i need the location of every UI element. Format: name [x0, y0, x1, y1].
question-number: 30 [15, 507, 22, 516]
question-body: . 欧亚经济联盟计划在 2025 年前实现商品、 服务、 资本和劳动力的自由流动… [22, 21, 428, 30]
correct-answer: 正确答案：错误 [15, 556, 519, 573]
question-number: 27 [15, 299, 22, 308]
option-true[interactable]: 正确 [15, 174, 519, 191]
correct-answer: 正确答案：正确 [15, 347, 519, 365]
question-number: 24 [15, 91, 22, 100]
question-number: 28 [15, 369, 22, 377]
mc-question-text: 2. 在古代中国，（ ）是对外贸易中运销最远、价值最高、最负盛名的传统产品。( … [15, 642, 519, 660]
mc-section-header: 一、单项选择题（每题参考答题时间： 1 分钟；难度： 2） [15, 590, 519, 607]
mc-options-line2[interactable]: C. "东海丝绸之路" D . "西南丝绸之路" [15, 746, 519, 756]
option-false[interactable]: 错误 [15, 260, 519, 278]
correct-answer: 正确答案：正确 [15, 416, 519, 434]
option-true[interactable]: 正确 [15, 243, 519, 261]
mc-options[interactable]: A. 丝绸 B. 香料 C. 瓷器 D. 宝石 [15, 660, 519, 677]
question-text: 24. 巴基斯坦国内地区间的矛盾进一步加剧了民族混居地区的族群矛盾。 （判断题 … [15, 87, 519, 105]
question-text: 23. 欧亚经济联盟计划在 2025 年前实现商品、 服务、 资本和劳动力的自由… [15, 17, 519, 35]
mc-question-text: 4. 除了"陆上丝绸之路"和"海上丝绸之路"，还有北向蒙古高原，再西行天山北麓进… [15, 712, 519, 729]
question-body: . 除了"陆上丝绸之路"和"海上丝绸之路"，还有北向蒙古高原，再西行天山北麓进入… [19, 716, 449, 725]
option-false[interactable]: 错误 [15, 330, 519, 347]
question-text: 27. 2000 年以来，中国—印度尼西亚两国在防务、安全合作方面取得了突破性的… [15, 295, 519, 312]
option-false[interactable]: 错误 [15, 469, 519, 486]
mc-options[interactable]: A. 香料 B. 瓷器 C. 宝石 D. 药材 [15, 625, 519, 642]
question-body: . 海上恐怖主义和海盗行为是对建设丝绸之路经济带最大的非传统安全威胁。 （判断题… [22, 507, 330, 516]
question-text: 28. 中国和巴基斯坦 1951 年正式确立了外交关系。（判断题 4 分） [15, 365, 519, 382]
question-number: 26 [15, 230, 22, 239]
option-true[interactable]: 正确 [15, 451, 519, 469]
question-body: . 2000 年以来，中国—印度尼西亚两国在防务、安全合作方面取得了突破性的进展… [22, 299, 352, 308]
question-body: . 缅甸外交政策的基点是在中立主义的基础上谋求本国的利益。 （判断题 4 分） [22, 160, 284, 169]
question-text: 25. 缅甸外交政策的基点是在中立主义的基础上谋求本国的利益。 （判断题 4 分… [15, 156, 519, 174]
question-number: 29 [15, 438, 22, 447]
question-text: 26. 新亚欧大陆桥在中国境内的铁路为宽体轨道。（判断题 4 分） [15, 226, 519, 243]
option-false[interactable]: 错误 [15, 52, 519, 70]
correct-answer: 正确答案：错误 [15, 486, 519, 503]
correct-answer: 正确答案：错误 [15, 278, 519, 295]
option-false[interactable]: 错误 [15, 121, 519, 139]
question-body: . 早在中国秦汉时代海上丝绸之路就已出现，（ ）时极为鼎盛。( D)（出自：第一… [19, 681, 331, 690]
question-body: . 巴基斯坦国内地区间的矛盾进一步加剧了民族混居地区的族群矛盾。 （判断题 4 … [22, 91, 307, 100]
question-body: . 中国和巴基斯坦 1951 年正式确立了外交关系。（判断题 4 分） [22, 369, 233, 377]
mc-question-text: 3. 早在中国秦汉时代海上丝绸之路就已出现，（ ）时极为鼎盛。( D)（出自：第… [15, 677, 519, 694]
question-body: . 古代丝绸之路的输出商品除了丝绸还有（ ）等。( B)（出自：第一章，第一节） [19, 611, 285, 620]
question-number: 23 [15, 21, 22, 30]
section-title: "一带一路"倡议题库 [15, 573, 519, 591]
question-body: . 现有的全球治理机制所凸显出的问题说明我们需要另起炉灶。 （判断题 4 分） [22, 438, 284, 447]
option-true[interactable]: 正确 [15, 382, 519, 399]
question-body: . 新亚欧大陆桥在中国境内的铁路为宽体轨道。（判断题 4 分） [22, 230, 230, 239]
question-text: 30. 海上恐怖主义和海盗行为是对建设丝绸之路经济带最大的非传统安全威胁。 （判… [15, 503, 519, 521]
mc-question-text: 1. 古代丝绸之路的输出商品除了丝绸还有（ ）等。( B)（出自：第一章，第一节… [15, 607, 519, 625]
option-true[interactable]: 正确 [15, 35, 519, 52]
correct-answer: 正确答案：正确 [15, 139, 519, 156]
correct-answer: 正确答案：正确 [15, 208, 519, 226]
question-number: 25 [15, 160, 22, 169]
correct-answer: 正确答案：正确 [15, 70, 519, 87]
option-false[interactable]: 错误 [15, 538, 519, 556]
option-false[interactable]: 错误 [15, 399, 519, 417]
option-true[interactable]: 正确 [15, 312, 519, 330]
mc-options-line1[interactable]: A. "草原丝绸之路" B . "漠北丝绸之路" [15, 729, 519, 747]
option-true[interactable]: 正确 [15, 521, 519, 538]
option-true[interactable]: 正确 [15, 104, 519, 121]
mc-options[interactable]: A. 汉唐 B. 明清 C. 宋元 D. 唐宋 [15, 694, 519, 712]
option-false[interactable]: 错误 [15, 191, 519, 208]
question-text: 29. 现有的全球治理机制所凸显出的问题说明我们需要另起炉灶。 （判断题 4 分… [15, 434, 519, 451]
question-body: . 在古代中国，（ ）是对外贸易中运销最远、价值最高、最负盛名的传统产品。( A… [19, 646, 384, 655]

***

## Problem
Return every entry verbatim.

## Answer section
i need the location of every UI element. Format: name [x0, y0, x1, y1].
question-number: 30 [15, 507, 22, 516]
question-body: . 欧亚经济联盟计划在 2025 年前实现商品、 服务、 资本和劳动力的自由流动… [22, 21, 428, 30]
correct-answer: 正确答案：错误 [15, 556, 519, 573]
question-number: 27 [15, 299, 22, 308]
option-true[interactable]: 正确 [15, 174, 519, 191]
correct-answer: 正确答案：正确 [15, 347, 519, 365]
question-number: 24 [15, 91, 22, 100]
question-number: 28 [15, 369, 22, 377]
mc-question-text: 2. 在古代中国，（ ）是对外贸易中运销最远、价值最高、最负盛名的传统产品。( … [15, 642, 519, 660]
mc-section-header: 一、单项选择题（每题参考答题时间： 1 分钟；难度： 2） [15, 590, 519, 607]
mc-options-line2[interactable]: C. "东海丝绸之路" D . "西南丝绸之路" [15, 746, 519, 756]
option-false[interactable]: 错误 [15, 260, 519, 278]
correct-answer: 正确答案：正确 [15, 416, 519, 434]
option-true[interactable]: 正确 [15, 243, 519, 261]
mc-options[interactable]: A. 丝绸 B. 香料 C. 瓷器 D. 宝石 [15, 660, 519, 677]
question-text: 24. 巴基斯坦国内地区间的矛盾进一步加剧了民族混居地区的族群矛盾。 （判断题 … [15, 87, 519, 105]
question-text: 23. 欧亚经济联盟计划在 2025 年前实现商品、 服务、 资本和劳动力的自由… [15, 17, 519, 35]
mc-question-text: 4. 除了"陆上丝绸之路"和"海上丝绸之路"，还有北向蒙古高原，再西行天山北麓进… [15, 712, 519, 729]
question-body: . 除了"陆上丝绸之路"和"海上丝绸之路"，还有北向蒙古高原，再西行天山北麓进入… [19, 716, 449, 725]
option-false[interactable]: 错误 [15, 330, 519, 347]
question-text: 27. 2000 年以来，中国—印度尼西亚两国在防务、安全合作方面取得了突破性的… [15, 295, 519, 312]
option-false[interactable]: 错误 [15, 469, 519, 486]
mc-options[interactable]: A. 香料 B. 瓷器 C. 宝石 D. 药材 [15, 625, 519, 642]
question-body: . 海上恐怖主义和海盗行为是对建设丝绸之路经济带最大的非传统安全威胁。 （判断题… [22, 507, 330, 516]
question-text: 28. 中国和巴基斯坦 1951 年正式确立了外交关系。（判断题 4 分） [15, 365, 519, 382]
question-number: 26 [15, 230, 22, 239]
option-true[interactable]: 正确 [15, 451, 519, 469]
question-body: . 2000 年以来，中国—印度尼西亚两国在防务、安全合作方面取得了突破性的进展… [22, 299, 352, 308]
question-body: . 缅甸外交政策的基点是在中立主义的基础上谋求本国的利益。 （判断题 4 分） [22, 160, 284, 169]
question-text: 25. 缅甸外交政策的基点是在中立主义的基础上谋求本国的利益。 （判断题 4 分… [15, 156, 519, 174]
question-number: 29 [15, 438, 22, 447]
question-text: 26. 新亚欧大陆桥在中国境内的铁路为宽体轨道。（判断题 4 分） [15, 226, 519, 243]
option-false[interactable]: 错误 [15, 52, 519, 70]
correct-answer: 正确答案：错误 [15, 486, 519, 503]
correct-answer: 正确答案：错误 [15, 278, 519, 295]
option-false[interactable]: 错误 [15, 121, 519, 139]
question-body: . 早在中国秦汉时代海上丝绸之路就已出现，（ ）时极为鼎盛。( D)（出自：第一… [19, 681, 331, 690]
question-body: . 巴基斯坦国内地区间的矛盾进一步加剧了民族混居地区的族群矛盾。 （判断题 4 … [22, 91, 307, 100]
question-body: . 中国和巴基斯坦 1951 年正式确立了外交关系。（判断题 4 分） [22, 369, 233, 377]
mc-question-text: 3. 早在中国秦汉时代海上丝绸之路就已出现，（ ）时极为鼎盛。( D)（出自：第… [15, 677, 519, 694]
question-body: . 古代丝绸之路的输出商品除了丝绸还有（ ）等。( B)（出自：第一章，第一节） [19, 611, 285, 620]
question-number: 23 [15, 21, 22, 30]
section-title: "一带一路"倡议题库 [15, 573, 519, 591]
question-body: . 现有的全球治理机制所凸显出的问题说明我们需要另起炉灶。 （判断题 4 分） [22, 438, 284, 447]
option-true[interactable]: 正确 [15, 382, 519, 399]
question-body: . 新亚欧大陆桥在中国境内的铁路为宽体轨道。（判断题 4 分） [22, 230, 230, 239]
question-text: 30. 海上恐怖主义和海盗行为是对建设丝绸之路经济带最大的非传统安全威胁。 （判… [15, 503, 519, 521]
mc-question-text: 1. 古代丝绸之路的输出商品除了丝绸还有（ ）等。( B)（出自：第一章，第一节… [15, 607, 519, 625]
option-true[interactable]: 正确 [15, 35, 519, 52]
correct-answer: 正确答案：正确 [15, 139, 519, 156]
correct-answer: 正确答案：正确 [15, 208, 519, 226]
question-number: 25 [15, 160, 22, 169]
correct-answer: 正确答案：正确 [15, 70, 519, 87]
option-false[interactable]: 错误 [15, 538, 519, 556]
option-false[interactable]: 错误 [15, 399, 519, 417]
option-true[interactable]: 正确 [15, 312, 519, 330]
mc-options-line1[interactable]: A. "草原丝绸之路" B . "漠北丝绸之路" [15, 729, 519, 747]
option-true[interactable]: 正确 [15, 521, 519, 538]
option-true[interactable]: 正确 [15, 104, 519, 121]
mc-options[interactable]: A. 汉唐 B. 明清 C. 宋元 D. 唐宋 [15, 694, 519, 712]
option-false[interactable]: 错误 [15, 191, 519, 208]
question-text: 29. 现有的全球治理机制所凸显出的问题说明我们需要另起炉灶。 （判断题 4 分… [15, 434, 519, 451]
question-body: . 在古代中国，（ ）是对外贸易中运销最远、价值最高、最负盛名的传统产品。( A… [19, 646, 384, 655]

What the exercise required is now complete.